Shared: Switch to dot-separated access paths in summary specs #7878

asgerf · 2022-02-07T16:10:40Z

This changes the syntax of input/output specifications to the dot-separated A.B style instead of B of A.

It briefly retains support for both syntaxes so the tests pass at each commit, but support for the of-style is removed entirely at the end.

AccessPathSyntax.qll is shared between JS and the shared data-flow libraries. Since parsing is no longer entirely trivial, it made sense to share it. I also think we should also share other aspects of parsing (such as the n1..n2 argument ranges), but I'd like to separate that from the mega-PR.

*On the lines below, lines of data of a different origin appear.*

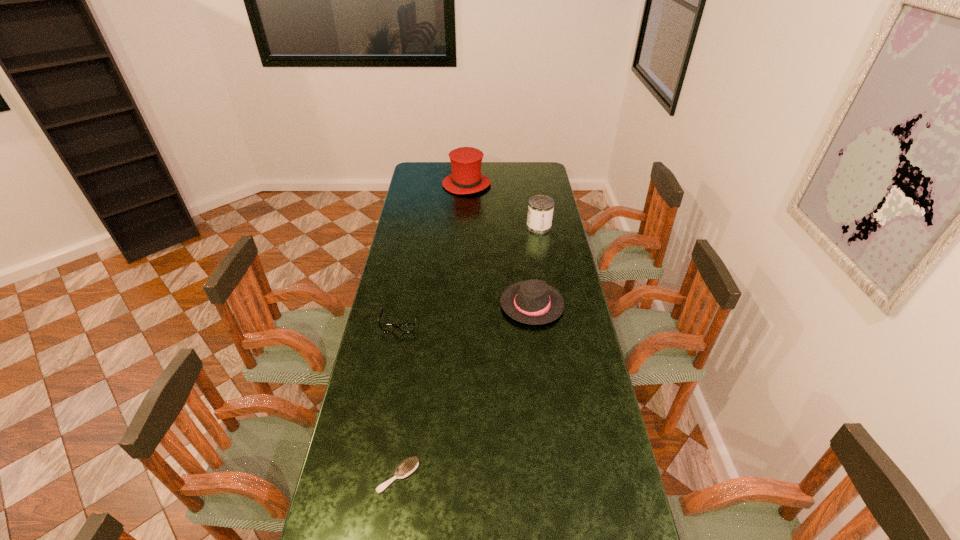 In the image, there is a desktop. At what (x,y) coordinates should I click in order to perform the action: click on vacant space at the left edge. Please return your answer as a coordinate pair (x, y). The height and width of the screenshot is (540, 960). Looking at the image, I should click on (429, 224).

I want to click on vacant space at the right edge of the desktop, so (x=573, y=401).

Where is `vacant space at the far left corner`? vacant space at the far left corner is located at coordinates (419, 178).

Locate an element on the screen. The width and height of the screenshot is (960, 540). vacant space at the far right corner of the desktop is located at coordinates (548, 168).

This screenshot has height=540, width=960. Identify the location of vacant area that lies between the can and the nearest object. (468, 352).

Where is `free space between the right dress hat and the scrubbing brush`? free space between the right dress hat and the scrubbing brush is located at coordinates (466, 390).

At what (x,y) coordinates should I click in order to perform the action: click on free space between the left dress hat and the scrubbing brush. Please return your answer as a coordinate pair (x, y). Looking at the image, I should click on (432, 330).

Locate an element on the screen. The image size is (960, 540). empty location between the scrubbing brush and the can is located at coordinates (468, 352).

Find the location of a particular element. Image resolution: width=960 pixels, height=540 pixels. vacant area between the sunglasses and the farther dress hat is located at coordinates (433, 253).

Locate an element on the screen. This screenshot has width=960, height=540. unoccupied area between the nearest object and the second shortest object is located at coordinates (399, 399).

One change from the previous parsing is that an empty access path now has zero tokens; previously, the empty path consisted of a single empty token. This mattered for how Annotated summaries were implemented in Java, where the empty input/output spec must be interpreted in a certain way. This was preserved by special-casing the empty access path in interpretInput and interpretOutput. This doesn't feel great, but it seems like this special case was already there, it's just more explicit now.

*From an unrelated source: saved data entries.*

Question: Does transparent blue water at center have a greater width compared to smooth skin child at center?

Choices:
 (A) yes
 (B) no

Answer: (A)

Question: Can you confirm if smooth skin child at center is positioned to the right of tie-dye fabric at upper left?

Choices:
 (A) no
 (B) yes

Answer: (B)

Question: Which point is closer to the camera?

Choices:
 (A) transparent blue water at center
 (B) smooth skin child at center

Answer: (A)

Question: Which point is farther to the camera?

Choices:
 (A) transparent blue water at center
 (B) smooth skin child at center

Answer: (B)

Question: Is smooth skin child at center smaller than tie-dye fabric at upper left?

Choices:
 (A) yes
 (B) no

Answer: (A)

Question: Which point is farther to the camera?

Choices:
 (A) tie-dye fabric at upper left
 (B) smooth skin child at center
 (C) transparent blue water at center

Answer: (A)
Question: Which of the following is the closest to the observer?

I've started DCA evaluations for all four affected languages (against Differences code-scanning.qls).

The text was updated successfully, but these errors were encountered:

asgerf · 2022-02-09T14:53:47Z

The evaluations aren't done yet, but in the interest of time, it might be worth starting reviews before that.

I'd like to nominate some reviewers, but others are obviously welcome to join in:

@aschackmull to review AccessPathSyntax.qll, FlowSummaryImpl.qll and the Java-specific changes
@erik-krogh to review JS-specific changes
@hvitved to review the Ruby and C#-specific changes

erik-krogh

JS 👍 (But that's the easy review).

For the rest of you: I've added a backref for how the x of y -> y.x rewrite was made.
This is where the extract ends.